Canone RAI in bolletta elettrica: primo addebito già dal 1 luglio

Come noto, il canone RAI non sarà più pagato con apposito versamento, ma verrà addebitato direttamente sul conto nella bolletta dell’energia elettrica.

Questa novità è stata introdotta con la legge di stabilità 2016, ed è stato regolamentato con il decreto del ministero dello Sviluppo economico n. 94 del 13 maggio 2016, pubblicato sulla Gazzetta Ufficiale n. 129 di sabato 4 giugno.

È prevista la dilazione del pagamento in 10 rate mensili, da 10 euro ciascuna, da gennaio ad ottobre di ogni anno, per un totale di 100 euro annuali. Il primo addebito del canone RAI in bolletta avverrà con le fatture emesse a partire dal 1 luglio 2016 e conterrà le prime 7 rate dell’anno in corso, mentre per le restanti 30 euro saranno distribuite in 3 rate per i successivi 3 mesi (agosto, settembre, ottobre).

A partire dal prossimo anno, l’addebito verrà spalmato con addebiti da 10 euro mensili, fino ad ottobre.

Il presupposto del canone RAI resta il possesso di almeno un televisore o un apparecchio (ad esempio un monitor o un computer dotato di apposito ricevitore) idoneo a ricevere le trasmissioni televisive, insieme alla titolarità di un contratto di fornitura di energia elettrica per uso domestico residenziale.

Il possesso dell’apparecchio TV viene presunto quando una persona quando non solo una persona è titolare di un contratto di questo, ma ha anche la residenza anagrafica presso l’abitazione oggetto della fornitura di energia elettrica.
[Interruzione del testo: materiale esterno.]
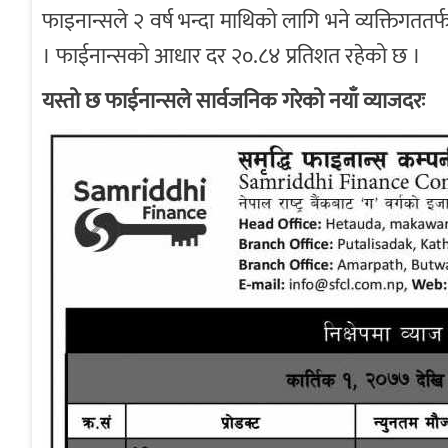
फाइनान्सले २ वर्ष भन्दा माथिको लागि भने व्यक्तिगततर्
। फाईनान्सको आधार दर २०.८४ प्रतिशत रहेको छ ।
यस्तो छ फाईनान्सले सार्वजनिक गरेको नयाँ व्याजदरः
È onere del contribuente, eventualmente, per superare questa presunzione legislativa, dichiarare che nessuno dei componenti della famiglia anagrafica sia in possesso di un apparecchio TV. In questi casi occorre inviare un’autocertificazione (“Dichiarazione sostitutiva relativa al canone di abbonamento alla televisione per uso privato”), redatta su appositi moduli, alla Direzione Provinciale I di Torino dell’Agenzia delle entrate.

La dichiarazione ha validità annuale, per l’anno in cui è stata presentata. Ragion per cui occorre presentare domanda ogni anno, fino a che perduri l’indisponibilità dell’apparecchio.

C’era tempo fino al 16 maggio per essere esentati dal pagamento dell’intero canone relativo all’anno 2016. I ritardatari, coloro che hanno presentato l’autocertificazione dal 17 maggio al 30 giugno di quest’anno, potranno ottenere comunque l’esenzione dal pagamento delle rate relative al secondo semestre 2016, quindi della somma di 50 euro sui 100 totali.

A partire dal 1 luglio 2016, invece, è già possibile la dichiarazione sostitutiva relativa all’anno 2017.

Nel caso in cui venga addebitato il canone in bolletta, nonostante la presentazione della dichiarazione, è possibile presentare una richiesta di rimborso. Le modalità per la presentazione di questa istanza saranno definite in provvedimento che verrà emanato entro il 30 agosto dall’Agenzia delle Entrate.